While Lullaby invoked a world of moralistic fables drawn from Chinese literati, The Open Venus observes Western art’s timeline, and its pertinent painterly devices used to depict particular versions of Venus — the Goddess of all matters concerning love, and the ultimate character of vulnerability, power and divine beauty. Tang's exploration reveals her interest in transforming traditional allegories—those originally steeped in social and moral codes—into mirrors reflecting the turbulence of the present day. 

Sometimes we idealize so much that we neglect and sometimes proactively conceal the imperfections of reality. I empathize with the version of Venus who was emerging from the blood. I imagined her breaking from the castrated testicles, and struggling like a baby chick.” - Yongqi Tang, 2024  

The Blood, 2024. Oil on wooden panel. 16 x 16 in. Photo courtesy of Latitude Gallery

Opening the Venus (2024), referencing William Blake’s Oberon, Titania and Puck (1786), and Henri Matisse’s La Danse (1910), contrasts carefree, fluid movements with miserable and weighted immobility. This tension reflects Tang’s personal struggles with recovery and bodily disconnection, and also explores the broader battle between the physicality of the real body and ethereal ideals of beauty. The large, fuscia toned canvas not only grapples with the severity of recovery, but also emphasizes the value of reconnecting with the body on a higher level.

By intertwining mythological and personal narratives, I would like to present and juxtapose the timeless body (Venus) and the ephemeral body (myself). They are distinct yet inseparable from one another.Yongqi Tang, 2024. 

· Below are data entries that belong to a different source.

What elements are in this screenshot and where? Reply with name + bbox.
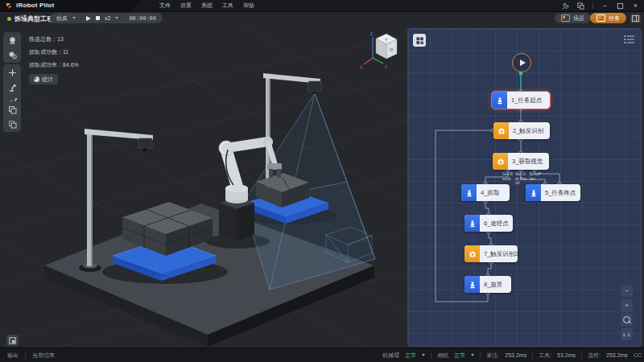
chevron-down-icon[interactable]	[115, 17, 118, 19]
flow-edges	[408, 29, 641, 346]
toolgroup-clipboard	[3, 101, 21, 132]
status-bar: 输出 当前结果 机械臂 正常 相机 正常 算法: 253.2ms 工具: 53.…	[0, 348, 644, 362]
menu-settings[interactable]: 设置	[180, 2, 192, 10]
flow-node-1[interactable]: 1_任务起点	[492, 92, 550, 109]
metric-flow-label: 流程:	[588, 352, 601, 360]
branch-label-not-get-result: Not Get Result	[515, 172, 527, 186]
view-cube[interactable]: T R Z X Y	[360, 31, 397, 70]
flow-node-2[interactable]: 2_触发识别	[493, 122, 550, 139]
metric-flow-value: 253.2ms	[606, 352, 628, 358]
fit-view-button[interactable]	[6, 335, 19, 346]
divider	[592, 2, 593, 9]
tab-task[interactable]: 任务	[590, 13, 626, 23]
project-name: 拆垛典型工程	[14, 14, 53, 23]
robot-arm-icon[interactable]	[5, 80, 19, 93]
move-tool-icon[interactable]	[5, 66, 19, 79]
zoom-out-button[interactable]: −	[621, 285, 633, 297]
current-result-tab[interactable]: 当前结果	[32, 352, 55, 360]
stat-success-rate: 抓取成功率：84.6%	[29, 59, 79, 72]
flow-node-5[interactable]: 5_任务终点	[526, 184, 580, 201]
robot-icon	[464, 276, 480, 293]
metric-tool-label: 工具:	[539, 352, 551, 360]
flow-node-6-label: 6_途经点	[480, 220, 513, 228]
ribbon-bar: 拆垛典型工程 仿真 x2 00:00:00 场景 任务	[0, 12, 644, 25]
task-flow-panel: 1_任务起点 2_触发识别 3_获取视觉 4_抓取 5_任务终点	[407, 28, 642, 347]
flow-node-6[interactable]: 6_途经点	[464, 215, 513, 232]
branch-label-error-plan: ErrorPlan	[530, 172, 542, 181]
output-tab[interactable]: 输出	[7, 352, 19, 360]
tab-task-label: 任务	[609, 14, 620, 23]
fit-view-icon	[9, 337, 16, 344]
menu-help[interactable]: 帮助	[243, 2, 254, 10]
divider	[532, 352, 533, 359]
stop-button[interactable]	[96, 16, 100, 20]
maximize-button[interactable]	[617, 2, 624, 10]
viewcube-top-label: T	[385, 38, 388, 43]
axis-x-label: X	[360, 65, 363, 70]
flow-node-3-label: 3_获取视觉	[508, 158, 547, 166]
point-cloud-icon[interactable]	[5, 34, 19, 47]
flow-node-8-label: 8_放置	[480, 281, 506, 289]
vision-icon	[464, 245, 480, 262]
zoom-in-button[interactable]: +	[621, 299, 633, 311]
divider	[480, 352, 481, 359]
project-status-dot	[7, 17, 11, 21]
vision-icon	[493, 122, 509, 139]
window-controls: − ×	[562, 0, 639, 11]
flow-node-2-label: 2_触发识别	[509, 127, 547, 135]
zoom-reset-button[interactable]: 1:1	[621, 328, 633, 340]
node-list-button[interactable]	[624, 35, 635, 44]
layout-switch-icon[interactable]	[577, 2, 584, 10]
device-arm-status: 正常	[405, 352, 416, 360]
minimize-button[interactable]: −	[601, 2, 609, 10]
menu-system[interactable]: 系统	[201, 2, 213, 10]
panel-toggle-button[interactable]	[630, 14, 641, 23]
chevron-down-icon[interactable]	[422, 354, 425, 356]
copy-icon[interactable]	[5, 103, 19, 116]
tab-scene-label: 场景	[573, 14, 584, 23]
robot-icon	[492, 92, 507, 109]
flow-node-7-label: 7_触发识别2	[480, 250, 518, 258]
play-button[interactable]	[86, 16, 91, 21]
divider	[581, 352, 582, 359]
axis-y-label: Y	[385, 64, 388, 69]
tab-scene[interactable]: 场景	[555, 13, 591, 23]
stat-success-count: 抓取成功数：11	[29, 46, 79, 59]
toolgroup-view	[3, 32, 21, 63]
app-logo-icon	[6, 2, 13, 10]
flow-start-node[interactable]	[512, 53, 531, 72]
menu-file[interactable]: 文件	[159, 2, 171, 10]
zoom-search-button[interactable]	[621, 314, 633, 326]
chevron-down-icon[interactable]	[471, 354, 474, 356]
robot-icon	[464, 215, 480, 232]
vision-icon	[493, 153, 508, 170]
speed-select[interactable]: x2	[105, 15, 110, 21]
chevron-down-icon[interactable]	[72, 17, 76, 19]
pie-chart-icon	[34, 76, 39, 82]
flow-node-4[interactable]: 4_抓取	[461, 184, 510, 201]
robot-icon	[461, 184, 477, 201]
viewcube-right-label: R	[390, 47, 394, 52]
flow-node-5-label: 5_任务终点	[541, 189, 580, 197]
statistics-button-label: 统计	[42, 76, 53, 84]
stat-total-picks: 拣选总数：13	[29, 33, 79, 46]
flow-node-3[interactable]: 3_获取视觉	[493, 153, 549, 170]
mode-select[interactable]: 仿真	[56, 14, 68, 23]
simulation-controls: 仿真 x2 00:00:00	[50, 13, 163, 23]
device-camera-label: 相机	[437, 352, 448, 360]
device-camera-status: 正常	[454, 352, 465, 360]
axis-z-label: Z	[370, 31, 373, 36]
flow-node-8[interactable]: 8_放置	[464, 276, 511, 293]
divider	[123, 15, 124, 22]
node-library-button[interactable]	[413, 34, 426, 47]
close-button[interactable]: ×	[632, 2, 639, 10]
app-title: iRobot Pilot	[16, 2, 54, 9]
add-user-icon[interactable]	[562, 2, 569, 10]
pick-statistics: 拣选总数：13 抓取成功数：11 抓取成功率：84.6% 统计	[29, 33, 79, 84]
flow-node-7[interactable]: 7_触发识别2	[464, 245, 518, 262]
point-cloud-settings-icon[interactable]	[5, 48, 19, 61]
menu-tools[interactable]: 工具	[222, 2, 233, 10]
statistics-button[interactable]: 统计	[29, 74, 58, 84]
paste-icon[interactable]	[5, 117, 19, 130]
flow-node-1-label: 1_任务起点	[507, 97, 546, 105]
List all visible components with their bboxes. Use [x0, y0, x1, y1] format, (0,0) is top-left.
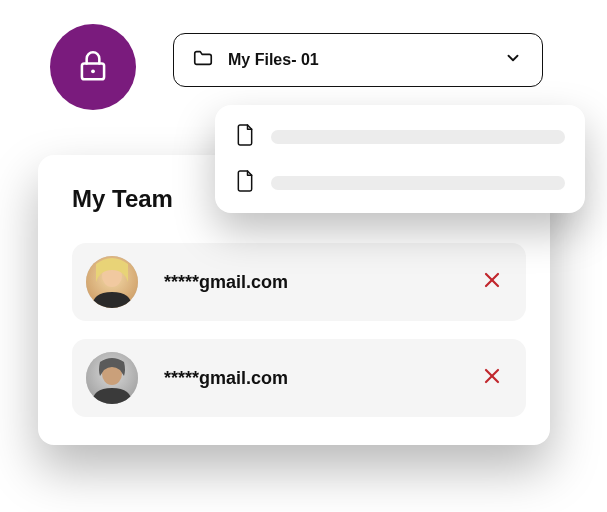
- folder-icon: [192, 47, 214, 73]
- lock-badge: [50, 24, 136, 110]
- team-member-row: *****gmail.com: [72, 339, 526, 417]
- lock-icon: [74, 46, 112, 88]
- file-row[interactable]: [235, 169, 565, 197]
- remove-member-button[interactable]: [480, 270, 504, 294]
- close-icon: [484, 272, 500, 292]
- file-icon: [235, 123, 255, 151]
- team-member-row: *****gmail.com: [72, 243, 526, 321]
- files-popover: [215, 105, 585, 213]
- member-email: *****gmail.com: [164, 368, 480, 389]
- file-icon: [235, 169, 255, 197]
- folder-select-label: My Files- 01: [228, 51, 490, 69]
- file-name-placeholder: [271, 176, 565, 190]
- remove-member-button[interactable]: [480, 366, 504, 390]
- avatar: [86, 256, 138, 308]
- svg-point-1: [91, 69, 95, 73]
- member-email: *****gmail.com: [164, 272, 480, 293]
- file-row[interactable]: [235, 123, 565, 151]
- avatar: [86, 352, 138, 404]
- close-icon: [484, 368, 500, 388]
- file-name-placeholder: [271, 130, 565, 144]
- folder-select[interactable]: My Files- 01: [173, 33, 543, 87]
- chevron-down-icon: [504, 49, 522, 71]
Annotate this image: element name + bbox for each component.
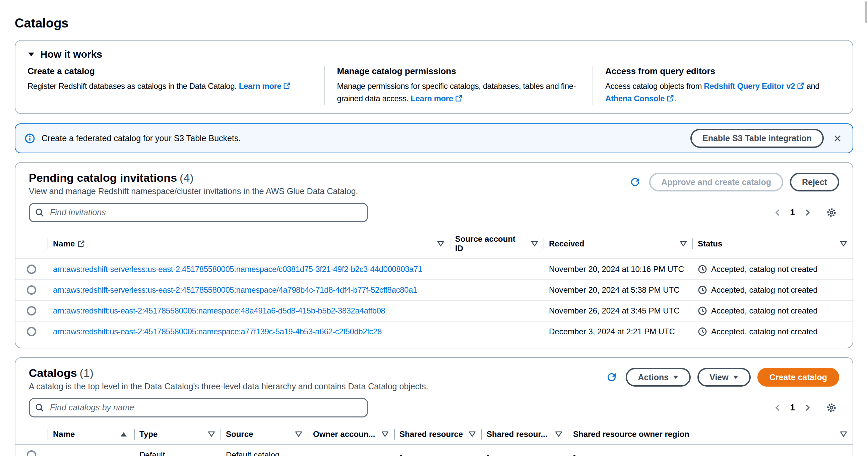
invitations-table: Name Source account ID Received Status xyxy=(16,229,852,342)
filter-icon[interactable] xyxy=(680,240,687,247)
card-heading: Access from query editors xyxy=(605,66,830,77)
filter-icon[interactable] xyxy=(555,431,562,437)
how-it-works-title: How it works xyxy=(40,49,102,60)
sort-ascending-icon[interactable] xyxy=(120,431,127,437)
gear-icon xyxy=(827,208,837,218)
column-header-status[interactable]: Status xyxy=(692,229,852,259)
page-title: Catalogs xyxy=(15,16,853,31)
approve-and-create-catalog-button[interactable]: Approve and create catalog xyxy=(649,173,783,192)
column-header-received[interactable]: Received xyxy=(544,229,692,259)
catalog-type-cell: Default xyxy=(134,445,220,456)
invitation-name-link[interactable]: arn:aws:redshift-serverless:us-east-2:45… xyxy=(53,265,444,274)
catalogs-toolbar: 1 xyxy=(16,391,852,424)
column-header-shared-resource-2[interactable]: Shared resour... xyxy=(481,424,568,445)
column-header-source-account-id[interactable]: Source account ID xyxy=(450,229,544,259)
chevron-right-icon xyxy=(803,403,812,412)
refresh-icon xyxy=(629,176,641,188)
column-header-type[interactable]: Type xyxy=(134,424,220,445)
preferences-button[interactable] xyxy=(824,205,839,220)
filter-icon[interactable] xyxy=(295,431,302,437)
row-radio[interactable] xyxy=(27,285,36,295)
learn-more-link[interactable]: Learn more xyxy=(239,82,291,91)
actions-dropdown-button[interactable]: Actions xyxy=(626,368,691,387)
column-label: Status xyxy=(698,239,722,248)
filter-icon[interactable] xyxy=(381,431,389,437)
find-catalogs-input[interactable] xyxy=(29,398,368,418)
gear-icon xyxy=(827,403,837,413)
redshift-query-editor-link[interactable]: Redshift Query Editor v2 xyxy=(704,82,804,91)
invitation-name-link[interactable]: arn:aws:redshift-serverless:us-east-2:45… xyxy=(53,285,444,295)
find-invitations-input[interactable] xyxy=(29,203,368,222)
column-header-owner-account[interactable]: Owner accoun... xyxy=(308,424,394,445)
how-it-works-toggle[interactable]: How it works xyxy=(28,49,840,60)
catalogs-header-text: Catalogs(1) A catalog is the top level i… xyxy=(29,366,428,391)
filter-icon[interactable] xyxy=(437,240,444,247)
column-header-source[interactable]: Source xyxy=(220,424,308,445)
filter-icon[interactable] xyxy=(468,431,476,437)
invitation-name-link[interactable]: arn:aws:redshift:us-east-2:451785580005:… xyxy=(53,306,444,315)
catalog-shared-region-cell: - xyxy=(568,445,852,456)
next-page-button[interactable] xyxy=(800,206,814,220)
card-text: Manage permissions for specific catalogs… xyxy=(337,80,582,104)
source-account-cell xyxy=(450,300,544,321)
filter-icon[interactable] xyxy=(840,240,847,247)
enable-s3-table-integration-button[interactable]: Enable S3 Table integration xyxy=(690,129,824,148)
row-radio[interactable] xyxy=(27,327,36,336)
external-link-icon xyxy=(666,95,674,102)
catalogs-header: Catalogs(1) A catalog is the top level i… xyxy=(16,358,852,391)
info-banner: Create a federated catalog for your S3 T… xyxy=(15,123,853,153)
previous-page-button[interactable] xyxy=(771,401,785,415)
column-header-name[interactable]: Name xyxy=(48,424,134,445)
row-radio[interactable] xyxy=(27,306,36,315)
column-header-shared-resource[interactable]: Shared resource xyxy=(394,424,481,445)
catalogs-panel: Catalogs(1) A catalog is the top level i… xyxy=(15,357,853,456)
invitations-title: Pending catalog invitations(4) xyxy=(29,171,358,184)
current-page[interactable]: 1 xyxy=(785,207,800,218)
external-link-icon xyxy=(283,82,290,90)
row-radio[interactable] xyxy=(27,450,36,456)
column-label: Name xyxy=(53,239,75,248)
invitations-actions: Approve and create catalog Reject xyxy=(628,171,839,192)
reject-button[interactable]: Reject xyxy=(790,173,839,192)
invitations-count: (4) xyxy=(180,171,194,184)
select-column-header xyxy=(16,424,48,445)
filter-icon[interactable] xyxy=(208,431,215,437)
next-page-button[interactable] xyxy=(800,401,814,415)
refresh-button[interactable] xyxy=(628,175,643,189)
create-catalog-button[interactable]: Create catalog xyxy=(757,368,839,387)
chevron-right-icon xyxy=(803,208,812,217)
close-icon[interactable] xyxy=(832,133,843,144)
caret-down-icon xyxy=(673,375,679,379)
view-dropdown-button[interactable]: View xyxy=(698,368,751,387)
scrollbar-thumb[interactable] xyxy=(865,1,867,23)
status-cell: Accepted, catalog not created xyxy=(692,259,852,280)
column-header-shared-resource-owner-region[interactable]: Shared resource owner region xyxy=(568,424,852,445)
preferences-button[interactable] xyxy=(824,400,839,416)
current-page[interactable]: 1 xyxy=(785,402,800,413)
row-radio[interactable] xyxy=(27,265,36,274)
column-label: Shared resource xyxy=(400,429,463,439)
invitation-name-link[interactable]: arn:aws:redshift:us-east-2:451785580005:… xyxy=(53,327,444,336)
received-cell: November 20, 2024 at 10:16 PM UTC xyxy=(544,259,692,280)
status-cell: Accepted, catalog not created xyxy=(692,280,852,300)
learn-more-link[interactable]: Learn more xyxy=(410,94,463,103)
invitations-toolbar: 1 xyxy=(16,196,852,229)
filter-icon[interactable] xyxy=(531,240,538,247)
catalog-owner-cell xyxy=(308,445,394,456)
refresh-button[interactable] xyxy=(604,370,619,385)
how-it-works-columns: Create a catalog Register Redshift datab… xyxy=(28,66,840,104)
athena-console-link[interactable]: Athena Console xyxy=(605,94,674,103)
catalogs-header-row: Name Type Source Owner accoun... Shared xyxy=(16,424,852,445)
status-cell: Accepted, catalog not created xyxy=(692,300,852,321)
column-label: Type xyxy=(140,429,157,439)
column-label: Source account ID xyxy=(455,234,526,253)
chevron-left-icon xyxy=(774,403,782,412)
pending-clock-icon xyxy=(698,306,707,315)
previous-page-button[interactable] xyxy=(771,206,785,220)
invitation-row: arn:aws:redshift-serverless:us-east-2:45… xyxy=(16,259,852,280)
column-header-name[interactable]: Name xyxy=(48,229,450,259)
caret-down-icon xyxy=(733,375,739,379)
how-it-works-panel: How it works Create a catalog Register R… xyxy=(15,40,853,114)
catalogs-pagination: 1 xyxy=(771,400,839,416)
filter-icon[interactable] xyxy=(840,431,847,437)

In works like The Blood, Tang makes her body visible by leaving fingerprints along the edges of its panel, embedded in layers of browny-red oil paint that reveal a tactile, labor-of-love type quality. For Tang, these traces of movement, along with overlapping layers, studies, and revisions, document an intimate record of time, and echo the raw physicality central to her research. Rejecting refinement in favor of visceral marks, she creates compositions that pulse with bodily immediacy, reflecting her intent to expose the temporality of experiences that unfold throughout her painting process.

The Wound, 2024. Oil on wooden panel. 16 x 16 in. Photo courtesy of Latitude Gallery

In The Wound, heavy, textured brushstrokes derive from classical depictions of the suffering female form, such as Rembrandt’s Lucretia (1666). The layers of paint suggest the tensions between fragility and strength, and capture moments before the wound is penetrated or infected. This exploration is also present in Persephone, where the subject is poised at the threshold of pain.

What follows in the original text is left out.